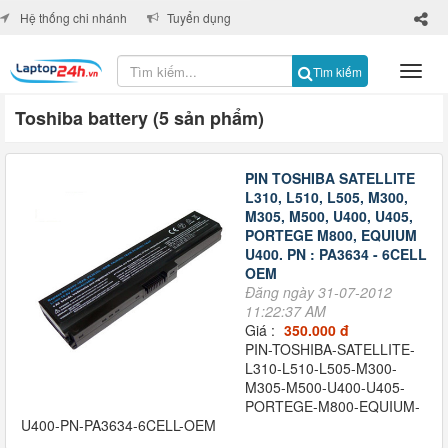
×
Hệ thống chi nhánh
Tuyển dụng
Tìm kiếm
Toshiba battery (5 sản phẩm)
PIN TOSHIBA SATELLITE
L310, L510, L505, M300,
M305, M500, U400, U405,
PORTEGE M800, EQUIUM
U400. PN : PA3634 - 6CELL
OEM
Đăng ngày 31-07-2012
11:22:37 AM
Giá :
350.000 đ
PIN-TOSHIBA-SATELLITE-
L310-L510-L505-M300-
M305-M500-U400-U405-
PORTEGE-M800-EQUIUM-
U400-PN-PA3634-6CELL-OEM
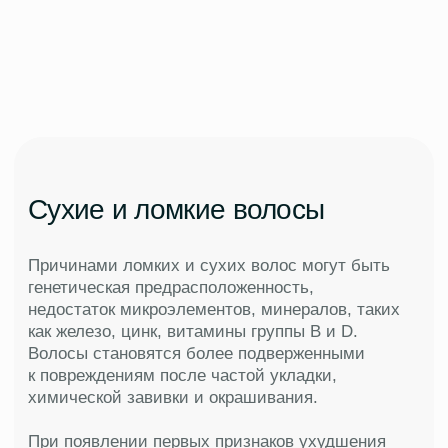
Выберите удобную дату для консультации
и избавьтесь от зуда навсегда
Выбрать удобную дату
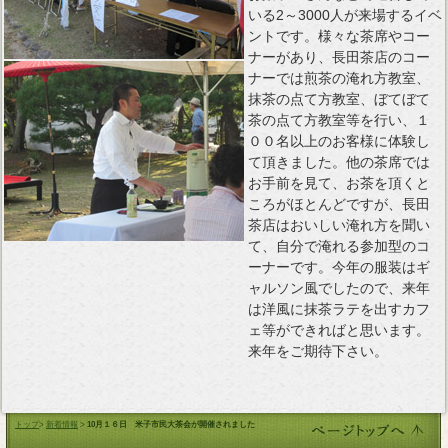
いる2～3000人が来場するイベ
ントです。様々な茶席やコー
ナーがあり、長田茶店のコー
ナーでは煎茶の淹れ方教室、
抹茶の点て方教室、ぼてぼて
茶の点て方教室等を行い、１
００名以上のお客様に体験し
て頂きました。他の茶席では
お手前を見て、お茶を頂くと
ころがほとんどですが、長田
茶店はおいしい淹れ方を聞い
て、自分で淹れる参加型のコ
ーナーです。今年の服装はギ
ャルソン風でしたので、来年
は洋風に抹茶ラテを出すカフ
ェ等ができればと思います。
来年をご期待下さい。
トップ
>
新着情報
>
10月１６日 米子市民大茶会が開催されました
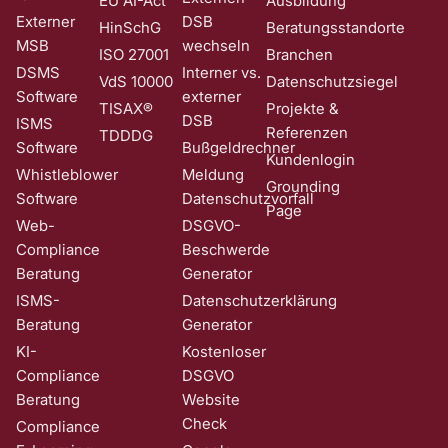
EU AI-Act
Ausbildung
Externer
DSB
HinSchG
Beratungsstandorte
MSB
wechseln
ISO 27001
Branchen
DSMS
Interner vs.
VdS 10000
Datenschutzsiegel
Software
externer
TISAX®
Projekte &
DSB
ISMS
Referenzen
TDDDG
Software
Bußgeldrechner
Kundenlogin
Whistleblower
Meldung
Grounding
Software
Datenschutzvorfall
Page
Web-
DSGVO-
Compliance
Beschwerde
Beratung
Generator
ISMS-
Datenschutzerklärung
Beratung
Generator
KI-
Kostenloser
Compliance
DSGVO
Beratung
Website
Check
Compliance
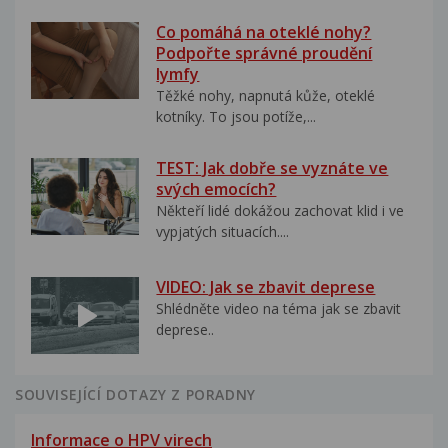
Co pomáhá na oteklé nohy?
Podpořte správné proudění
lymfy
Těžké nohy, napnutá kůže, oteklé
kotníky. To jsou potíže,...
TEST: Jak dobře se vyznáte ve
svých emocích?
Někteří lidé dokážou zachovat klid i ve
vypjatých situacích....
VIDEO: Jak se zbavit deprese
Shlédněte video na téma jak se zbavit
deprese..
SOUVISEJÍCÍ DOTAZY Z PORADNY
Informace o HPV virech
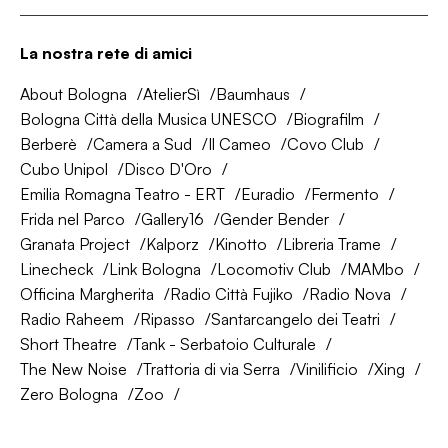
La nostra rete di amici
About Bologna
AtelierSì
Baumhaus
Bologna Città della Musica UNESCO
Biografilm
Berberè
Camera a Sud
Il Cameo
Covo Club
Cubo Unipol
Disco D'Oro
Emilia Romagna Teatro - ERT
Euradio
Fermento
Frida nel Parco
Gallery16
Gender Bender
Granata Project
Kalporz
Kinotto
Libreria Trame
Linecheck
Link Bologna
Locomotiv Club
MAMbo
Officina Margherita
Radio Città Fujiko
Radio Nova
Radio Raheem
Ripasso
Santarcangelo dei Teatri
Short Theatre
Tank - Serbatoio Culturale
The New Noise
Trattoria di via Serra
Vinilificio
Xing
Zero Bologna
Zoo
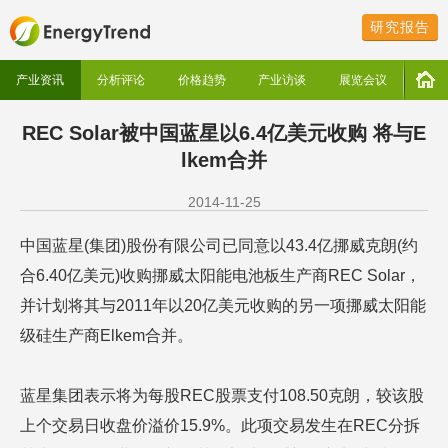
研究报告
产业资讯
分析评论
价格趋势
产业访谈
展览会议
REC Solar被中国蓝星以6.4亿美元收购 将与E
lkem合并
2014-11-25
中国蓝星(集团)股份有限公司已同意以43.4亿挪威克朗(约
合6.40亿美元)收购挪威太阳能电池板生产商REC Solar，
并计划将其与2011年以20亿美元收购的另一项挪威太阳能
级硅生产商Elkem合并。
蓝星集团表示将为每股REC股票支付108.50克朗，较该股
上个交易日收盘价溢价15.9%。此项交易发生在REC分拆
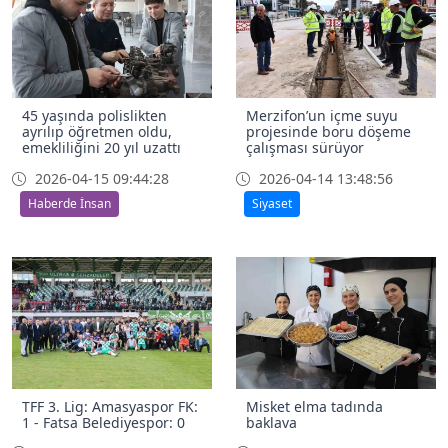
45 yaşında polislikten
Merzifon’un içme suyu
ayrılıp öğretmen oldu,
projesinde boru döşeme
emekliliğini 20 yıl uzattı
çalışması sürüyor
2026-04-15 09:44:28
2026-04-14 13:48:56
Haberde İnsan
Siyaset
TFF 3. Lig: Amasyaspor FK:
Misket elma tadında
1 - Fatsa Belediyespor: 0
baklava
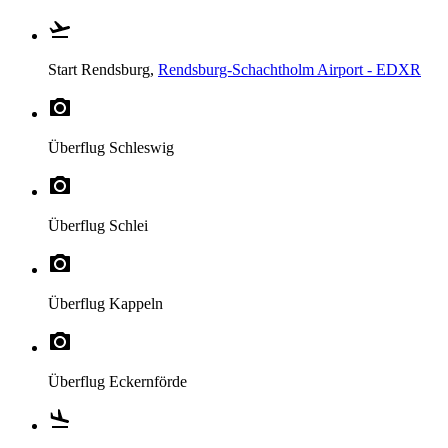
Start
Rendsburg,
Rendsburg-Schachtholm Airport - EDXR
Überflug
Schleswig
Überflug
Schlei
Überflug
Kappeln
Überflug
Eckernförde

## EXERCISE REQUIREMENTS
Without including any pictures, reproduce the listing exactly.

## OUTPUT
×
Hệ thống chi nhánh
Tuyển dụng
Tìm kiếm
Toshiba battery (5 sản phẩm)
PIN TOSHIBA SATELLITE
L310, L510, L505, M300,
M305, M500, U400, U405,
PORTEGE M800, EQUIUM
U400. PN : PA3634 - 6CELL
OEM
Đăng ngày 31-07-2012
11:22:37 AM
Giá :
350.000 đ
PIN-TOSHIBA-SATELLITE-
L310-L510-L505-M300-
M305-M500-U400-U405-
PORTEGE-M800-EQUIUM-
U400-PN-PA3634-6CELL-OEM
Выберите удобную дату для консультации
и избавьтесь от зуда навсегда
Выбрать удобную дату
いる2～3000人が来場するイベ
ントです。様々な茶席やコー
ナーがあり、長田茶店のコー
ナーでは煎茶の淹れ方教室、
抹茶の点て方教室、ぼてぼて
茶の点て方教室等を行い、１
００名以上のお客様に体験し
て頂きました。他の茶席では
お手前を見て、お茶を頂くと
ころがほとんどですが、長田
茶店はおいしい淹れ方を聞い
て、自分で淹れる参加型のコ
ーナーです。今年の服装はギ
ャルソン風でしたので、来年
は洋風に抹茶ラテを出すカフ
ェ等ができればと思います。
来年をご期待下さい。
トップ
>
新着情報
>
10月１６日 米子市民大茶会が開催されました
EU AI-Act
Ausbildung
Externer
DSB
HinSchG
Beratungsstandorte
MSB
wechseln
ISO 27001
Branchen
DSMS
Interner vs.
VdS 10000
Datenschutzsiegel
Software
externer
TISAX®
Projekte &
DSB
ISMS
Referenzen
TDDDG
Software
Bußgeldrechner
Kundenlogin
Whistleblower
Meldung
Grounding
Software
Datenschutzvorfall
Page
Web-
DSGVO-
Compliance
Beschwerde
Beratung
Generator
ISMS-
Datenschutzerklärung
Beratung
Generator
KI-
Kostenloser
Compliance
DSGVO
Beratung
Website
Check
Compliance
Co pomáhá na oteklé nohy?
Podpořte správné proudění
lymfy
Těžké nohy, napnutá kůže, oteklé
kotníky. To jsou potíže,...
TEST: Jak dobře se vyznáte ve
svých emocích?
Někteří lidé dokážou zachovat klid i ve
vypjatých situacích....
VIDEO: Jak se zbavit deprese
Shlédněte video na téma jak se zbavit
deprese..
SOUVISEJÍCÍ DOTAZY Z PORADNY
Informace o HPV virech
La nostra rete di amici
About Bologna
AtelierSì
Baumhaus
Bologna Città della Musica UNESCO
Biografilm
Berberè
Camera a Sud
Il Cameo
Covo Club
Cubo Unipol
Disco D'Oro
Emilia Romagna Teatro - ERT
Euradio
Fermento
Frida nel Parco
Gallery16
Gender Bender
Granata Project
Kalporz
Kinotto
Libreria Trame
Linecheck
Link Bologna
Locomotiv Club
MAMbo
Officina Margherita
Radio Città Fujiko
Radio Nova
Radio Raheem
Ripasso
Santarcangelo dei Teatri
Short Theatre
Tank - Serbatoio Culturale
The New Noise
Trattoria di via Serra
Vinilificio
Xing
Zero Bologna
Zoo
研究报告
产业资讯
分析评论
价格趋势
产业访谈
展览会议
REC Solar被中国蓝星以6.4亿美元收购 将与E
lkem合并
2014-11-25
中国蓝星(集团)股份有限公司已同意以43.4亿挪威克朗(约
合6.40亿美元)收购挪威太阳能电池板生产商REC Solar，
并计划将其与2011年以20亿美元收购的另一项挪威太阳能
级硅生产商Elkem合并。
蓝星集团表示将为每股REC股票支付108.50克朗，较该股
上个交易日收盘价溢价15.9%。此项交易发生在REC分拆
45 yaşında polislikten
Merzifon’un içme suyu
ayrılıp öğretmen oldu,
projesinde boru döşeme
emekliliğini 20 yıl uzattı
çalışması sürüyor
2026-04-15 09:44:28
2026-04-14 13:48:56
Haberde İnsan
Siyaset
TFF 3. Lig: Amasyaspor FK:
Misket elma tadında
1 - Fatsa Belediyespor: 0
baklava
Start
Rendsburg,
Rendsburg-Schachtholm Airport - EDXR
Überflug
Schleswig
Überflug
Schlei
Überflug
Kappeln
Überflug
Eckernförde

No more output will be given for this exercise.